Right now I am making custom audio for a haunter on here for a new scene for his haunt. It's got a Texas Chainsaw feel to it, so I am doing a mix with flies, a creaking door, an evil laugh, a fireplace, and water drips. Last year I did one for him for a witches candy house. I did a bubbling cauldron, witch cackles, fireplace, forest at night, etc.

Audio, like lights, plays a big role in a haunt. I find that most of the Tapes, CD's, LP's that you find are rather cheesy, that doesn't stop me from collecting them though, but I never use them in my haunt. If you want something that works well for a general haunt go with something from Midnight Syndicate or Nox Arcana. Both produce high quality music and are used in professional haunts. 
For Midnight Syndicate I like The 13th Hour. https://www.youtube.com/results?search_query=midnight+syndicate+
But you can check out for yourself and find one that works best for you. You might be able to find them at a local record store or a party store. Or Digital Download.


----------



## Sblanck (Sep 13, 2007)

Thanks Fright Boy


----------



## Malaki (Sep 25, 2015)

Thank you Fright Boy that link will prove very useful!!


----------



## highbury (Nov 5, 2009)

I'm a huge fan of dark ambient, so my vote is for Kammarheit!
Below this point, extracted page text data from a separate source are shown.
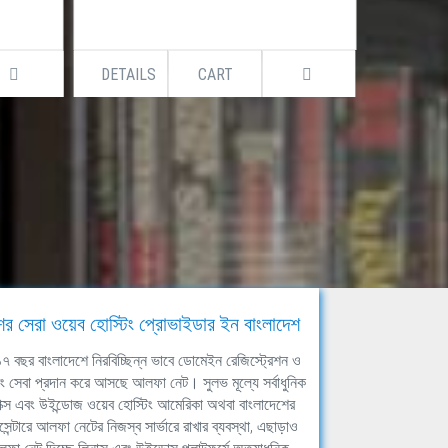
DETAILS
CART
DETAILS
ের সেরা ওয়েব হোস্টিং প্রোভাইডার ইন বাংলাদেশ
ঘ ১৭ বছর বাংলাদেশে নিরবিচ্ছিন্ন ভাবে ডোমেইন রেজিস্ট্রেশন ও
িং সেবা প্রদান করে আসছে আলফা নেট। সুলভ মূল্যে সর্বাধুনিক
াক্স এবং উইন্ডোজ ওয়েব হোস্টিং আমেরিকা অথবা বাংলাদেশের
সেন্টারে আলফা নেটের নিজস্ব সার্ভারে রাখার ব্যবস্থা, এছাড়াও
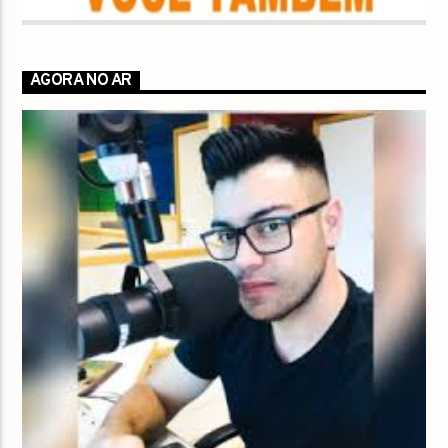
AGORA NO AR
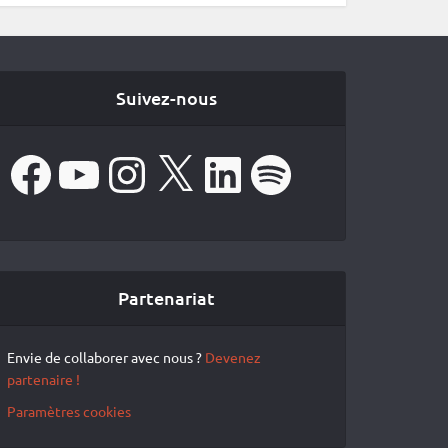
Suivez-nous
Facebook
YouTube
Instagram
X
LinkedIn
Spotify
Partenariat
Envie de collaborer avec nous ?
Devenez
partenaire !
Paramètres cookies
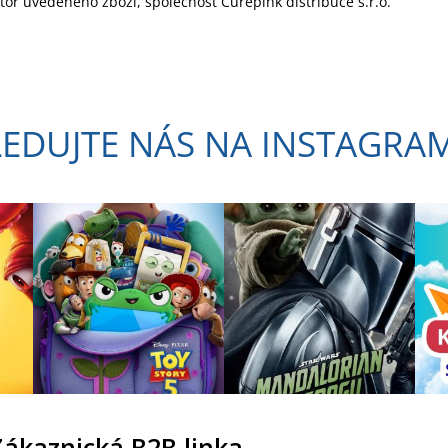
utor uvedeného zboží, společnost Curepink distribuce s.r.o.
LEDUJTE NÁS NA INSTAGRA
Zákaznická B2B linka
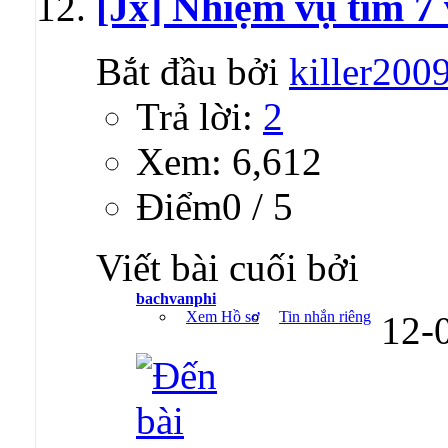
[Jx] Nhiệm vụ tìm 7
Bắt đầu bởi
killer200
Trả lời:
2
Xem: 6,612
Ðiểm0 / 5
Viết bài cuối bởi
bachvanphi
Xem Hồ sơ
Tin nhắn riêng
12-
But like Fright Boy said, it's what ever best supports your haunt theme. I used to use novelty Halloween sound effects, but my haunt went a little bit darker and more realistic, so the dark ambient audio works perfect for me.


----------



## Sblanck (Sep 13, 2007)

I love Kammarheit and Cities last broadcast. I was using it one year and this kid said "mommy why aren't we going to that house?" Mom "its too scary"


----------



## Fright Boy (Oct 1, 2014)

Sblanck said:


> "mommy why aren't we going to that house?" Mom "its too scary"


Well that kid will grow up to resent his mother for depriving him of the extra candy he would have gotten at your house. Here's to you Mom :finger:


----------